How to complete this task: Once the pictures are set aside, repeat all of the data below exactly.

____ Task data

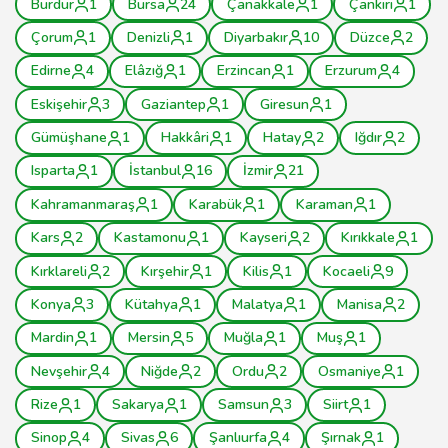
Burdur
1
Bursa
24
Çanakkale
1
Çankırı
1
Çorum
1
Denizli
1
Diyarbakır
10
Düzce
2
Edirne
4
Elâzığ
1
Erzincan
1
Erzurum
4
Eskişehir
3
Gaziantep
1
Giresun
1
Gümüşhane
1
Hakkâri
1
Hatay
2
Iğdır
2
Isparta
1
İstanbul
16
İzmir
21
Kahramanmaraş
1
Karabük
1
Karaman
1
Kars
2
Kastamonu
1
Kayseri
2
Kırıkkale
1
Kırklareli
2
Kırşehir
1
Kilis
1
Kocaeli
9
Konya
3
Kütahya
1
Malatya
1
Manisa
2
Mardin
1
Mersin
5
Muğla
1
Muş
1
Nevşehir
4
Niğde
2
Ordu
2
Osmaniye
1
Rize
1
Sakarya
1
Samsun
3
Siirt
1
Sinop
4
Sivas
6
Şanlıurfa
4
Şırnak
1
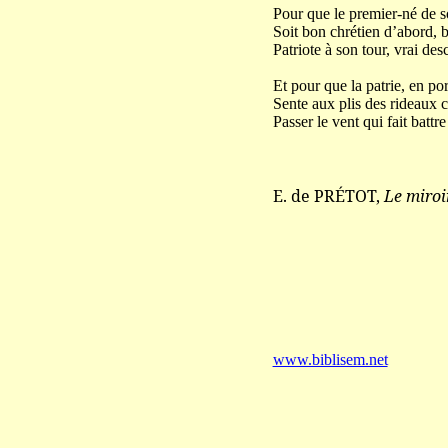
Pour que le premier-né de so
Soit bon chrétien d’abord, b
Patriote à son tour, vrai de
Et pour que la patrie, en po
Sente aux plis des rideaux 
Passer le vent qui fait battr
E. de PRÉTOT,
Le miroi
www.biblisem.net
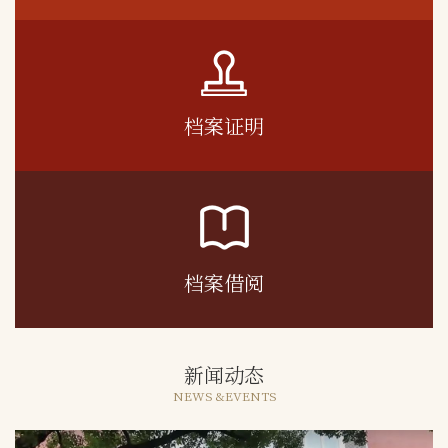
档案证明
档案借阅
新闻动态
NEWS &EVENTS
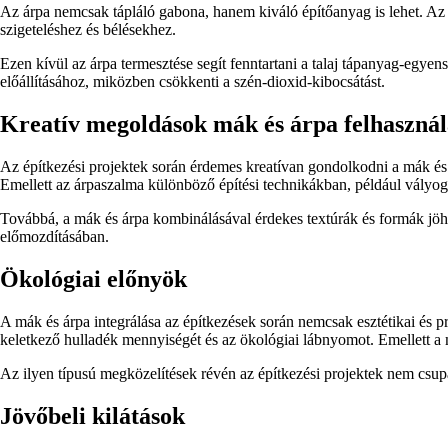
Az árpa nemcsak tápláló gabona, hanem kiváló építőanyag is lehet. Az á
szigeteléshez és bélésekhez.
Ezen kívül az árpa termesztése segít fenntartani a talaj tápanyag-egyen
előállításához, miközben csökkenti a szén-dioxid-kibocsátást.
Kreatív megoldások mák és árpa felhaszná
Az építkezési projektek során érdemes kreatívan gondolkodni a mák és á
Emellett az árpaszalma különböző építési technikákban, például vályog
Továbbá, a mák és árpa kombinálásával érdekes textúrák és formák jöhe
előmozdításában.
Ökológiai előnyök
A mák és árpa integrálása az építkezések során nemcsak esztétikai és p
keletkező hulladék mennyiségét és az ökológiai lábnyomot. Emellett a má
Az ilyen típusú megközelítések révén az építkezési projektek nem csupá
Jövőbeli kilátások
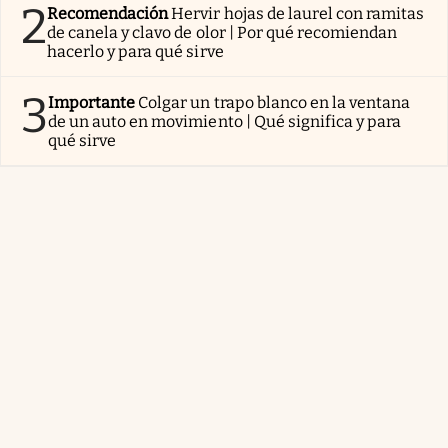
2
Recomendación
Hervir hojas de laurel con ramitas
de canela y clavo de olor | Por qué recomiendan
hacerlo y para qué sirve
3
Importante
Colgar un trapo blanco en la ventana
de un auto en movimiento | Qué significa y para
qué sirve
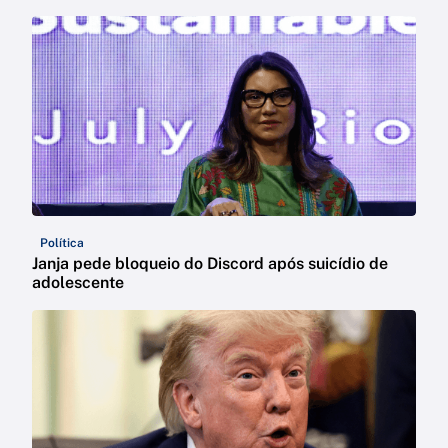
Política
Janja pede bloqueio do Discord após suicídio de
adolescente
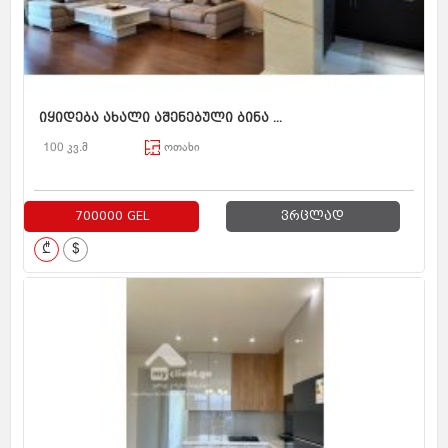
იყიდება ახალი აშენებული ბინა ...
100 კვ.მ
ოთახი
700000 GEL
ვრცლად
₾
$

________

Response for this exercise:
Burdur
1
Bursa
24
Çanakkale
1
Çankırı
1
Çorum
1
Denizli
1
Diyarbakır
10
Düzce
2
Edirne
4
Elâzığ
1
Erzincan
1
Erzurum
4
Eskişehir
3
Gaziantep
1
Giresun
1
Gümüşhane
1
Hakkâri
1
Hatay
2
Iğdır
2
Isparta
1
İstanbul
16
İzmir
21
Kahramanmaraş
1
Karabük
1
Karaman
1
Kars
2
Kastamonu
1
Kayseri
2
Kırıkkale
1
Kırklareli
2
Kırşehir
1
Kilis
1
Kocaeli
9
Konya
3
Kütahya
1
Malatya
1
Manisa
2
Mardin
1
Mersin
5
Muğla
1
Muş
1
Nevşehir
4
Niğde
2
Ordu
2
Osmaniye
1
Rize
1
Sakarya
1
Samsun
3
Siirt
1
Sinop
4
Sivas
6
Şanlıurfa
4
Şırnak
1
Pour que le premier-né de so
Soit bon chrétien d’abord, b
Patriote à son tour, vrai de
Et pour que la patrie, en po
Sente aux plis des rideaux 
Passer le vent qui fait battr
E. de PRÉTOT,
Le miroi
www.biblisem.net
档案证明
档案借阅
新闻动态
NEWS &EVENTS
Az árpa nemcsak tápláló gabona, hanem kiváló építőanyag is lehet. Az á
szigeteléshez és bélésekhez.
Ezen kívül az árpa termesztése segít fenntartani a talaj tápanyag-egyen
előállításához, miközben csökkenti a szén-dioxid-kibocsátást.
Kreatív megoldások mák és árpa felhaszná
Az építkezési projektek során érdemes kreatívan gondolkodni a mák és á
Emellett az árpaszalma különböző építési technikákban, például vályog
Továbbá, a mák és árpa kombinálásával érdekes textúrák és formák jöhe
előmozdításában.
Ökológiai előnyök
A mák és árpa integrálása az építkezések során nemcsak esztétikai és p
keletkező hulladék mennyiségét és az ökológiai lábnyomot. Emellett a má
Az ilyen típusú megközelítések révén az építkezési projektek nem csupá
Jövőbeli kilátások
2
Recomendación
Hervir hojas de laurel con ramitas
de canela y clavo de olor | Por qué recomiendan
hacerlo y para qué sirve
3
Importante
Colgar un trapo blanco en la ventana
de un auto en movimiento | Qué significa y para
qué sirve
Política
Janja pede bloqueio do Discord após suicídio de
adolescente
იყიდება ახალი აშენებული ბინა ...
100 კვ.მ
ოთახი
700000 GEL
ვრცლად
₾
$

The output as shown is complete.